La plus grande étude jamais réalisée sur les coraux de l'océan pacifique, Tara Pacific 2016 - 2018, co-dirigée par Denis Allemand (CSM) et Serge Planes (CNRS), vient de dévoiler ses premiers résultats scientifiques. Ils viennent de faire l’objet de 8 premières publications dans les prestigieuses revues du groupe Springer Nature. Parmi les nombreux résultats, attardons-nous sur deux publications.

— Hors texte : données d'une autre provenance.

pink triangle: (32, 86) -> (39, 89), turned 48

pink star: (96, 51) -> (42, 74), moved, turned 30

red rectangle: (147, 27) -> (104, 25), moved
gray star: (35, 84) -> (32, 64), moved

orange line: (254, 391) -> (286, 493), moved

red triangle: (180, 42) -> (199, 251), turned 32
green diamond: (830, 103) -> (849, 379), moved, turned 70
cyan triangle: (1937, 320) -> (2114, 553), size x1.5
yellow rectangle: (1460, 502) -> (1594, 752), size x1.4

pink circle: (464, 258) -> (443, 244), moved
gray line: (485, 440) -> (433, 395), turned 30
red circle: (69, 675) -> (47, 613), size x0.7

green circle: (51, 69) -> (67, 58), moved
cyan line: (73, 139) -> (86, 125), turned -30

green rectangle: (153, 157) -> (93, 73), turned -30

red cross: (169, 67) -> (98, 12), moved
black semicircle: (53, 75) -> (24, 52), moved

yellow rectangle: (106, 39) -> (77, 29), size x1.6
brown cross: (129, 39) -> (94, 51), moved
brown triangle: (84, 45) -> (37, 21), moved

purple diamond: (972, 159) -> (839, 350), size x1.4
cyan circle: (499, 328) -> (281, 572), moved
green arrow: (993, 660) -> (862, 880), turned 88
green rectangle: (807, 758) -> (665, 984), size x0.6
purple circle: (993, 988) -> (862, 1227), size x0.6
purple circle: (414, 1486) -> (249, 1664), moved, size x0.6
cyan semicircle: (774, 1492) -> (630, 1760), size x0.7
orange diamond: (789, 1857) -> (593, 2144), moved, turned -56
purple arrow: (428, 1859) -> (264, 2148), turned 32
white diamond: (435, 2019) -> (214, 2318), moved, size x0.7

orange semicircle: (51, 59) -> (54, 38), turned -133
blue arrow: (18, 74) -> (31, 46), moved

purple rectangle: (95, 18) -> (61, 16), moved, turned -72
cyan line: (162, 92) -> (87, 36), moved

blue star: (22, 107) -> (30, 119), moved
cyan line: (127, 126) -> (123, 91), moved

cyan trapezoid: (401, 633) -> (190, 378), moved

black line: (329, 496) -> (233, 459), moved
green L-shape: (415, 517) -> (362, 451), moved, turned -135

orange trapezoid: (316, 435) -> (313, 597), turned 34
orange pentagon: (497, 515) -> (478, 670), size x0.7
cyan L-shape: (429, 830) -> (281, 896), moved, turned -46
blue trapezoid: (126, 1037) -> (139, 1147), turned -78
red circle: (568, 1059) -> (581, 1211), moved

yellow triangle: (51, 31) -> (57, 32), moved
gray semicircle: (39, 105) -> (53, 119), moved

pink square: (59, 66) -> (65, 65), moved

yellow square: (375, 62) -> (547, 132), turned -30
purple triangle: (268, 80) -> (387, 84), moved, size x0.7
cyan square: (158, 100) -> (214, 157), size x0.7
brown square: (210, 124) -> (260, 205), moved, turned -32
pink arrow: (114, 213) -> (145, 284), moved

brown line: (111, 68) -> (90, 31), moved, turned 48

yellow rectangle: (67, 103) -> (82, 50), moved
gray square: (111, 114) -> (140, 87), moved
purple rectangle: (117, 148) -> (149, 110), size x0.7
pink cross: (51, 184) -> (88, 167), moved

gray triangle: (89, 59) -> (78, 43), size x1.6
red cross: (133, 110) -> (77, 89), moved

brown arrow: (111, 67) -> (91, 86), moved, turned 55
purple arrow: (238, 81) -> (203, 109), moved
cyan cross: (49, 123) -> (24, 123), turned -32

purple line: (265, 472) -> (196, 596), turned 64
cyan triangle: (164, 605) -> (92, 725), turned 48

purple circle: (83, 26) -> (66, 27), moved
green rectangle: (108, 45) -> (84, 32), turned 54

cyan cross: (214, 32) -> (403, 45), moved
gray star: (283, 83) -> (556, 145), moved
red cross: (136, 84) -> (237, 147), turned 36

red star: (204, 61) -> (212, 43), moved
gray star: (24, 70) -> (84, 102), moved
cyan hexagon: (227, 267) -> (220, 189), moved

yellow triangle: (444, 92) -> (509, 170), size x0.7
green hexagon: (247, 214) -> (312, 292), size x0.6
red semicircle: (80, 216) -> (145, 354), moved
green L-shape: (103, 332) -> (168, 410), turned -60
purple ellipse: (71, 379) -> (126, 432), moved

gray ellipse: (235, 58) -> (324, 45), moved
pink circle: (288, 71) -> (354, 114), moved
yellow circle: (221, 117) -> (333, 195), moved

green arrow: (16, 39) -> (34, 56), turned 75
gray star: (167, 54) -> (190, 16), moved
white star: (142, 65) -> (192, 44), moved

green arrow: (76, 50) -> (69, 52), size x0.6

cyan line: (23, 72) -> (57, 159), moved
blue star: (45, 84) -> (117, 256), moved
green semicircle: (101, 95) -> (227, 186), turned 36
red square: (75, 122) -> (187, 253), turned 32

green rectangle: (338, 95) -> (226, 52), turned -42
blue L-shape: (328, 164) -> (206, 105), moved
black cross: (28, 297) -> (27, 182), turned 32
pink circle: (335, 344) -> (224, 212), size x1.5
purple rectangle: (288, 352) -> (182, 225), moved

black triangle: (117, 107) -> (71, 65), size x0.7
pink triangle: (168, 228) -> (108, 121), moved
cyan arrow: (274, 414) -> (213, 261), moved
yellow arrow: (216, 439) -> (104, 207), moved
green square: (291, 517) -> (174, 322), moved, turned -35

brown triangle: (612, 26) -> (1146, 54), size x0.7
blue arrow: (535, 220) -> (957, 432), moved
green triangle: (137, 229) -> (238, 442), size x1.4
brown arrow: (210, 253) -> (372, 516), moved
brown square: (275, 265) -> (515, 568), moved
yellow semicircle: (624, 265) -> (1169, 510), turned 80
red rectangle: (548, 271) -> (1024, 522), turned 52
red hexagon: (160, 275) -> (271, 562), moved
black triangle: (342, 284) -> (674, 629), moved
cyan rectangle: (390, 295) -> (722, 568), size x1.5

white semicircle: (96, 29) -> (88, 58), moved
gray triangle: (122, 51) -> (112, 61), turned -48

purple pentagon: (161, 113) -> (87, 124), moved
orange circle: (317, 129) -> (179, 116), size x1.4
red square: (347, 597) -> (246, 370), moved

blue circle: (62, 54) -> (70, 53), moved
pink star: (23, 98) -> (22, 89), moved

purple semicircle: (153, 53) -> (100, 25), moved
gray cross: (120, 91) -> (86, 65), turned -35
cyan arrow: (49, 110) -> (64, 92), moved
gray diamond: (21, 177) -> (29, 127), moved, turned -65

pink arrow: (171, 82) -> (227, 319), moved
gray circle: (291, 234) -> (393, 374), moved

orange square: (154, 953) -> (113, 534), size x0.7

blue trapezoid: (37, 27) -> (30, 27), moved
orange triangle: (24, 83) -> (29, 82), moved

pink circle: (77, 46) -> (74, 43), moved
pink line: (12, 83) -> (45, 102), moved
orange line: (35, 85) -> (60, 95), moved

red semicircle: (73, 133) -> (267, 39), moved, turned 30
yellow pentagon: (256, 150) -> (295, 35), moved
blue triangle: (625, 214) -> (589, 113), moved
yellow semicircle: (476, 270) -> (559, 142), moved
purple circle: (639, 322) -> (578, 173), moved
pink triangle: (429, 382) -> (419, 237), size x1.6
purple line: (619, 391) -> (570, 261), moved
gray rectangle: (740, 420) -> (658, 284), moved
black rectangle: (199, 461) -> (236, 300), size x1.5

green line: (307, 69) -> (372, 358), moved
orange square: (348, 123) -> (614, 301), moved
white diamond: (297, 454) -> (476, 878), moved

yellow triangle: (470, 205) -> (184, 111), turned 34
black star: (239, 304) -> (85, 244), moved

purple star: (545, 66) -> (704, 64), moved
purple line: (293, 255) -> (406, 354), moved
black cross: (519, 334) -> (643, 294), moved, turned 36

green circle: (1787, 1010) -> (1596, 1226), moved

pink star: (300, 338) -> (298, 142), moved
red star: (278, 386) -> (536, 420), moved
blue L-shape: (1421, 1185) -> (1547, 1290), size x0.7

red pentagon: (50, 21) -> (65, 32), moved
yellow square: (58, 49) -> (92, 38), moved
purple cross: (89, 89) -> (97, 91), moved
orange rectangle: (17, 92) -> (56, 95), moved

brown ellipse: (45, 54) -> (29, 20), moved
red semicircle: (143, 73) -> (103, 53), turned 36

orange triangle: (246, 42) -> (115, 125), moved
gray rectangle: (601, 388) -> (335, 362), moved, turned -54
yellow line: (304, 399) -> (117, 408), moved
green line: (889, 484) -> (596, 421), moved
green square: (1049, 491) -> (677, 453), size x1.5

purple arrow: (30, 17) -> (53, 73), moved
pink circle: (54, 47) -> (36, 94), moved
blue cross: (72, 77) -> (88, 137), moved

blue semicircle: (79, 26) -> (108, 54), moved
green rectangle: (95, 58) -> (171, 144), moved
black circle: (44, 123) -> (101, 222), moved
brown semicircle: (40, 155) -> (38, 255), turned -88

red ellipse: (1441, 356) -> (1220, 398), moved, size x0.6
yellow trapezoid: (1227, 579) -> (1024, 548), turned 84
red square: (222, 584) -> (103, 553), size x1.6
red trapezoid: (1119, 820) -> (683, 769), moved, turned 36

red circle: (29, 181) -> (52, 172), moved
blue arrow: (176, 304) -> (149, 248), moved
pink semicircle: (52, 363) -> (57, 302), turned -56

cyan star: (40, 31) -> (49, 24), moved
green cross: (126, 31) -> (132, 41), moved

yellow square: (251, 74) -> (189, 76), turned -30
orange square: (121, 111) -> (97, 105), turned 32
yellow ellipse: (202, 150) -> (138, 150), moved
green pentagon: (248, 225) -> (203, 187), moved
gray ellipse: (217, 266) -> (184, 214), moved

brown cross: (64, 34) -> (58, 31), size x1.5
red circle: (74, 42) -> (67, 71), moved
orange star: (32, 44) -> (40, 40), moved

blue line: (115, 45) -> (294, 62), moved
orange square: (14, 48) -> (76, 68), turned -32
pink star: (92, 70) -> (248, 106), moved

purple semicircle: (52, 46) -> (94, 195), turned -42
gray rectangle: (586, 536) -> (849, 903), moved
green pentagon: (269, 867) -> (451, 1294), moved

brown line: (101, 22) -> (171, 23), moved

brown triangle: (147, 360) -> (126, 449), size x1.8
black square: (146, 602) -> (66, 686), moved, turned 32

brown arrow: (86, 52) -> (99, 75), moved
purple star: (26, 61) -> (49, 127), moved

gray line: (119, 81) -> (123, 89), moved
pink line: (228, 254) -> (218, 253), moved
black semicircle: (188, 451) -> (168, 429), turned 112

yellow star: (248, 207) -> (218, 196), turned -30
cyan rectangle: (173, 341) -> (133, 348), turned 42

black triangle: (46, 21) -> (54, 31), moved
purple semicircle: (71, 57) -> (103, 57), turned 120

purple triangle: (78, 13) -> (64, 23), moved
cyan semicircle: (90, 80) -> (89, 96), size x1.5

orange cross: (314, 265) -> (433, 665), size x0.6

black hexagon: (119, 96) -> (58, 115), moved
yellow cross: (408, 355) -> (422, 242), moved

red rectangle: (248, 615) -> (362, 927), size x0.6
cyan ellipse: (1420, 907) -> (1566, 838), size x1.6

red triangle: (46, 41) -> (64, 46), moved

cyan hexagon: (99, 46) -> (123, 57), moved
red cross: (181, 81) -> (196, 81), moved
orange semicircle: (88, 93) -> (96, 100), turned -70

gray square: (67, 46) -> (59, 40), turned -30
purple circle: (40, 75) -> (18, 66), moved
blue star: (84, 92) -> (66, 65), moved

Les récifs coralliens, abris de la plus grande diversité microbienne de la Terre
Les récifs coralliens, déjà connus pour leur richesse en faune marine (ils abritent 30% de toutes la faune marine connue à ce jour), abritent également la plus grande diversité microbienne de la Terre, selon les travaux publiés par Pierre Galand de l’Observatoire Océanologique de Banyuls-sur-Mer et ses collaborateurs de Tara Pacific. Rappelons que Tara Pacific a permis de recueillir 58000 échantillons comprenant de l’eau de mer, du plancton, des sédiments, des tissus de coraux… Par une analyse moléculaire de chacun de ces échantillons, les auteurs ont analysé spécifiquement les microbes (bactéries, virus, Archées) présents dans l’échantillon… Au total, 102 téraoctets de paires de base ADN, analysées via des approches de type métabarcodes - un "code-barre" biologique qui permet d’établir l’inventaire complet des espèces présentes dans l’environnement échantillonné. Les auteurs ont alors eu la surprise d’identifier un peu plus d’un demi-million de séquences d’origine bactérienne, une valeur étonnante puisqu’elle représente… 20% de la communauté bactérienne connue sur terre !! Ainsi la biodiversité des récifs va de pair avec sa biodiversité en terme de microbes. Cette riche population bactérienne pourrait aider les récifs à mieux résister aux vagues de chaleur, à la pollution, à la turbidité et à d'autres facteurs de stress, jouant ainsi le rôle d'assurance écologique. Certaines bactéries présentes sur les coraux sont bénéfiques, par exemple en fournissant de la vitamine B à leurs hôtes, et leur diversité suggère qu'au moins certains microbes utiles sont susceptibles de survivre à une agression environnementale particulière et de continuer à soutenir le corail. La partie du récif la plus riche est constituée par le plancton. Parmi les coraux, c'est le corail de feu (Millepora platyphylla) qui est le plus riche. Cette diversité ne semble pas liée avec la température de l’eau de mer.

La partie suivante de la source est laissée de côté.